_Work to be completed_
In the material below, the lines between the one holding "bawaslu banten" and the one holding "Внутренние блоки", inclusive, are to be set down word for word. Pictures stay out.

_Records shown_

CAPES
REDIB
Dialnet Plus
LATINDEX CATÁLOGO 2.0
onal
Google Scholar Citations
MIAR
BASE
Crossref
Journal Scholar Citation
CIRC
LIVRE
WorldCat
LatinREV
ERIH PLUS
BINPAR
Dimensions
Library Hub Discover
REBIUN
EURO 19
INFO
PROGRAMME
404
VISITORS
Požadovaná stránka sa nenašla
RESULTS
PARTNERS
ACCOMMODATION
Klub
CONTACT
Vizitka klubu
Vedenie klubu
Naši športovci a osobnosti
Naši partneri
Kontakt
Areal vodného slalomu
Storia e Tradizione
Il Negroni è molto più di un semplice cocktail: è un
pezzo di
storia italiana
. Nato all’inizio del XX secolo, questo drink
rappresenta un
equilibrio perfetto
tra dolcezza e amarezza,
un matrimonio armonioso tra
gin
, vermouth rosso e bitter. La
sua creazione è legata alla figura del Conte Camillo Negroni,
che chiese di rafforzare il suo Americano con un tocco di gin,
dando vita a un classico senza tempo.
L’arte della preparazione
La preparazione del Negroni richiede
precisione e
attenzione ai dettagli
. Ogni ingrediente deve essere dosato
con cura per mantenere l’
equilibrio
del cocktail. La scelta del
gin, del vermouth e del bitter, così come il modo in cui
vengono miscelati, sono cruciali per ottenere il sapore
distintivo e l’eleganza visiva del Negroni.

==

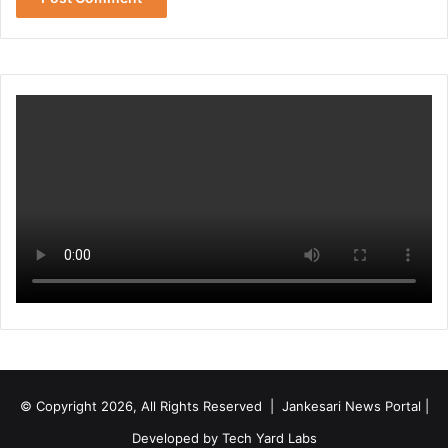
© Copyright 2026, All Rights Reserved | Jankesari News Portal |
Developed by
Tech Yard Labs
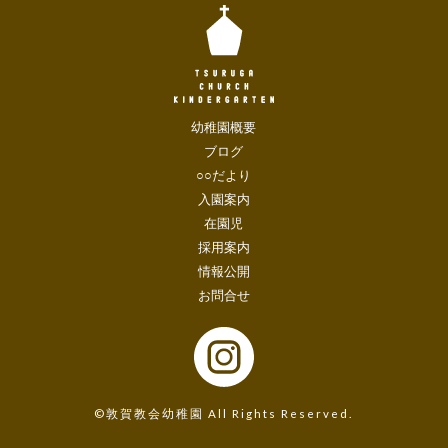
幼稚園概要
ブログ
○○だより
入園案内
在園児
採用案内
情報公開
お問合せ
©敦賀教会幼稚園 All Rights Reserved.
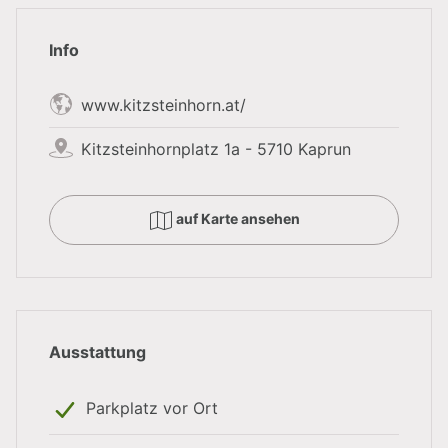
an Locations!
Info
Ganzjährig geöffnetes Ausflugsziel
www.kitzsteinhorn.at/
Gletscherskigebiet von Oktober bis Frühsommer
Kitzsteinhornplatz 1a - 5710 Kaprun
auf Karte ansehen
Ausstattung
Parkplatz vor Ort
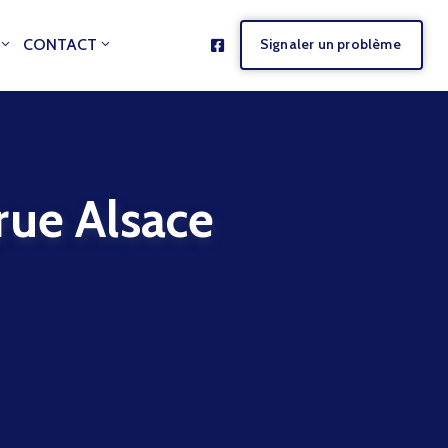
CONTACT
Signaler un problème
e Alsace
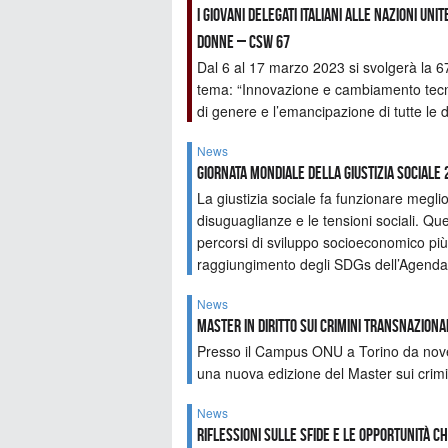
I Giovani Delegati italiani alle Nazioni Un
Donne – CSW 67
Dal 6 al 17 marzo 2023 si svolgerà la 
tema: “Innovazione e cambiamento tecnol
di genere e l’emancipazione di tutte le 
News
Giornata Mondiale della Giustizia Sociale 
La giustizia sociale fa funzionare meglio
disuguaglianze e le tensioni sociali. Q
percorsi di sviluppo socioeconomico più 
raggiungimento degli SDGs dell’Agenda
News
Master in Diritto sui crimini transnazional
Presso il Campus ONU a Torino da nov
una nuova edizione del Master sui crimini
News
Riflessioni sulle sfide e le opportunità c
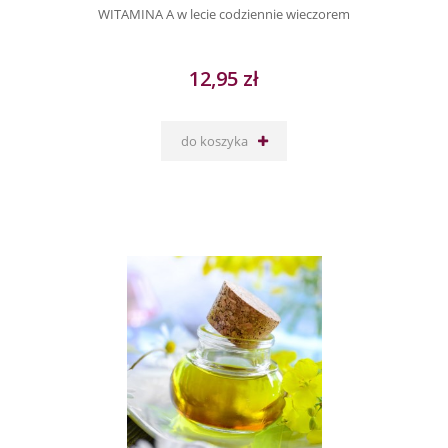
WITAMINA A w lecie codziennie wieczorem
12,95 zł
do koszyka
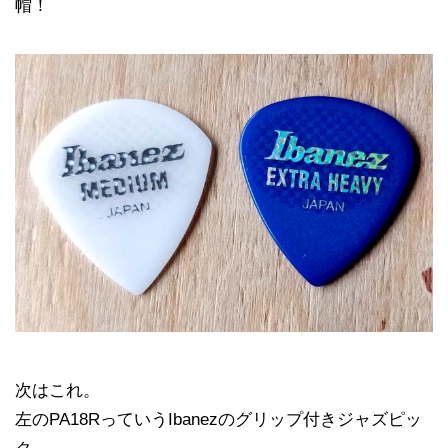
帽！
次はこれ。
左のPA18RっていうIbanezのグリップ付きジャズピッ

---

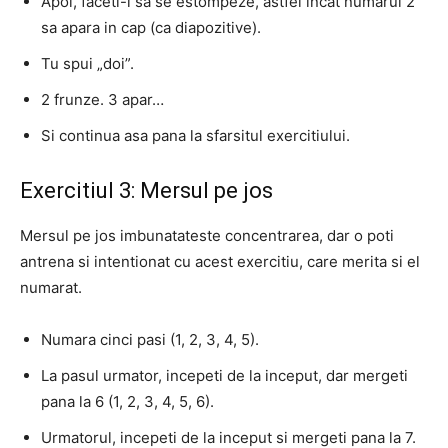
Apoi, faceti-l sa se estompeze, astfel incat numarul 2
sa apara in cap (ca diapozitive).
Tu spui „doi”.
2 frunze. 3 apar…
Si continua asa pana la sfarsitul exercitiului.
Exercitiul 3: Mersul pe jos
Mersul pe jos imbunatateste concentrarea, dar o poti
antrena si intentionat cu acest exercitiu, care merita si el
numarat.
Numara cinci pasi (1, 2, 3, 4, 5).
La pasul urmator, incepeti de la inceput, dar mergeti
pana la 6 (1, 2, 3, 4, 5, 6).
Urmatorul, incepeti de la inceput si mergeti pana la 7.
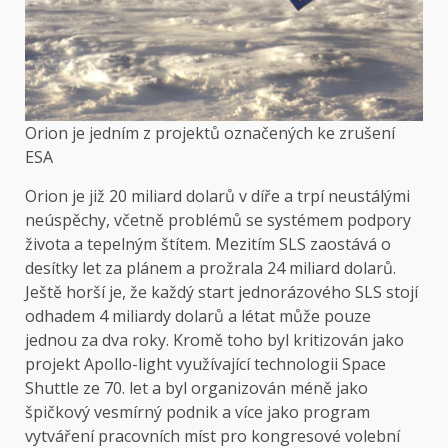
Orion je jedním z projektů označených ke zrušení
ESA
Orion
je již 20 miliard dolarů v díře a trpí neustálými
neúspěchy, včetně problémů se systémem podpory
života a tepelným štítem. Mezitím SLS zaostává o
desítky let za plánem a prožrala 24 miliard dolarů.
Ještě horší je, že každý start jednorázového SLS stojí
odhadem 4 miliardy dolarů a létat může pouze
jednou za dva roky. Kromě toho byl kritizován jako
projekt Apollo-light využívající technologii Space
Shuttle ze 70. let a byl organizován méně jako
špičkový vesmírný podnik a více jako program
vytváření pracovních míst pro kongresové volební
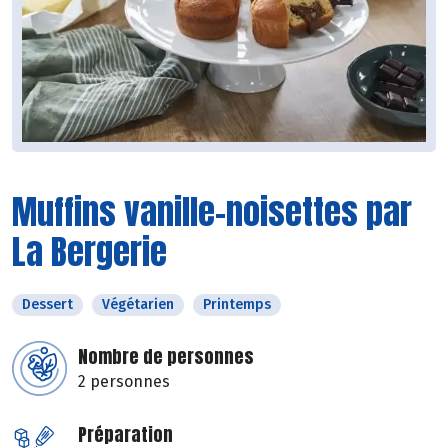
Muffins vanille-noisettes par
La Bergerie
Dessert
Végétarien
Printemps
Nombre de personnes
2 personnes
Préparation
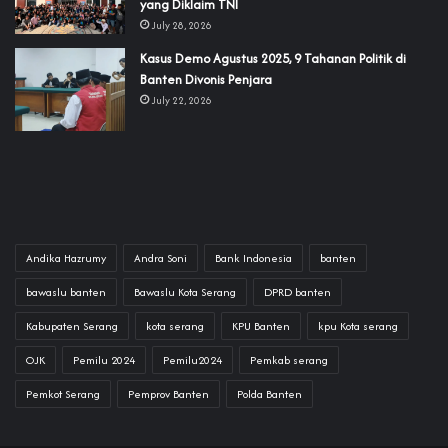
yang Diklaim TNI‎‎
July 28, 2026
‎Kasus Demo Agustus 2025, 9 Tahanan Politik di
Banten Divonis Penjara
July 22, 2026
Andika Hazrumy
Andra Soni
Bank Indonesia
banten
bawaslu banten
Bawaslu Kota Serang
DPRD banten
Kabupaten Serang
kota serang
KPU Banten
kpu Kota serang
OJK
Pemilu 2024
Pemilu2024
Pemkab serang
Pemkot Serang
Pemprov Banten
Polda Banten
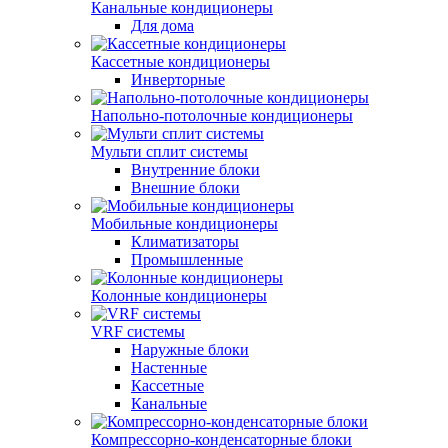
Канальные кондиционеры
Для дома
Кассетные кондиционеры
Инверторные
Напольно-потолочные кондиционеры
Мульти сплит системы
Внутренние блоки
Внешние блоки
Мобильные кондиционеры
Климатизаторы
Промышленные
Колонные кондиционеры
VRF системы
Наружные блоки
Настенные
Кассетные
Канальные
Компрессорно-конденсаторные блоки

_Output of the exercise_
bawaslu banten
Bawaslu Kota Serang
DPRD banten
Kabupaten Serang
kota serang
KPU Banten
kpu Kota serang
OJK
Pemilu 2024
Pemilu2024
Pemkab serang
Pemkot Serang
Pemprov Banten
Polda Banten
Канальные кондиционеры
Для дома
Кассетные кондиционеры
Инверторные
Напольно-потолочные кондиционеры
Мульти сплит системы
Внутренние блоки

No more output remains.